As an advocate of Family-Based Maudsley support from clinicians, I feel it is equally important to let criticism also be part of the conversation: Anorexia: a family’s hell

And this broke my heart: "Anorexia is a pretty unusual disease in a young man. in the announcement of a young man's tragic death. Why do we think that because the illness strikes fewer men that it is less devastating TO THOSE MEN?


  1. It is indeed just as devastating to the male sufferers as to the female - and perhaps even more dangerous in that doctors and others who could help just aren't looking for it and therefore allow unfortunate men to become really sick before getting any treatment. As for it being unusual - well so, in affluent western society, is TB nowadays, but that doesn't mean the doctors can ignore it when it does occur.

    My heart goes out to the poor young man and to his family.

    Of course it also goes out as you might have guessed to the couple in Australia - but their story has a pretty emotive and inadequate headline too - it could equally be entitled Anorexia: A daughter's triumph, speaking as it does of SUCCESSFUL treatment at the Mandometer clinic.

  2. Laura,

    I almost blogged about the one about the man who died of AN. But I had a nagging suspicion that you would beat me to it.
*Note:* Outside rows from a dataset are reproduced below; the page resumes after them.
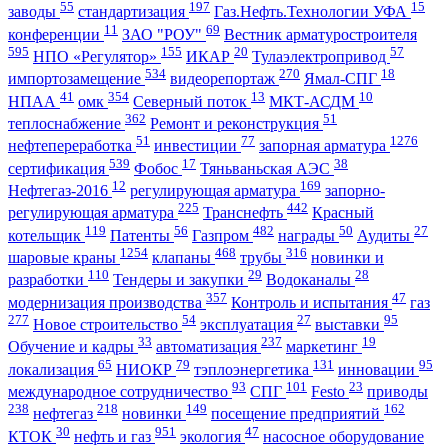
55
197
15
заводы
стандартизация
Газ.Нефть.Технологии УФА
11
69
конференции
ЗАО "РОУ"
Вестник арматуростроителя
595
155
20
57
НПО «Регулятор»
ИКАР
Тулаэлектропривод
534
270
18
импортозамещение
видеорепортаж
Ямал-СПГ
41
354
13
10
НПАА
омк
Северный поток
МКТ-АСДМ
362
51
теплоснабжение
Ремонт и реконструкция
51
77
1276
нефтепереработка
инвестиции
запорная арматура
539
17
38
сертификация
Фобос
Тяньваньская АЭС
12
169
Нефтегаз-2016
регулирующая арматура
запорно-
225
442
регулирующая арматура
Транснефть
Красный
119
56
482
50
27
котельщик
Патенты
Газпром
награды
Аудиты
1254
468
316
шаровые краны
клапаны
трубы
новинки и
110
29
28
разработки
Тендеры и закупки
Водоканалы
357
47
модернизация производства
Контроль и испытания
газ
277
54
27
95
Новое строительство
эксплуатация
выставки
33
237
19
Обучение и кадры
автоматизация
маркетинг
65
79
131
95
локализация
НИОКР
тэплоэнергетика
инновации
93
101
23
международное сотрудничество
СПГ
Festo
приводы
238
218
149
162
нефтегаз
новинки
посещение предприятий
30
951
47
КТОК
нефть и газ
экология
насосное оборудование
    Those things make me wonder what we, as a society, must be thinking. If it was cancer, a judge would order treatment (provided there weren't philsophical objections). And it wouldn't make the news (unless it was a slow news day). But we're letting people starve to death because we think it's some kind of "choice"?

  3. Isn't there a difference between saying "anorexic kids need feeding" and "anorexic kids need force feeding"?

  4. I guess that depends on whether you consider full nutrition "force feeding."

    Food isn't optional. If a person can't self-nourish, the world needs to make sure they do. Some people call that force-feeding, but that is like calling an oxygen mask "force-breathing."

  5. I think what they actually meant in the article was that half of the Australian kids they are seeing need TUBE feeding, whereas tube feeding is quite rare in the UK. Whether that REALLY means that services in the UK are better at picking out children and offering them early treatment than they are in Australia I actually quite doubt. There are probably other historic reasons why Australian physicians are keener to use the tube than British ones.

  6. I think NG feeding is partly tradition. Re-feeding consistently to re-gain weight, improve outcome and cognition. A high proportion of dieticians choose this as an option for reducing the symptoms of AN.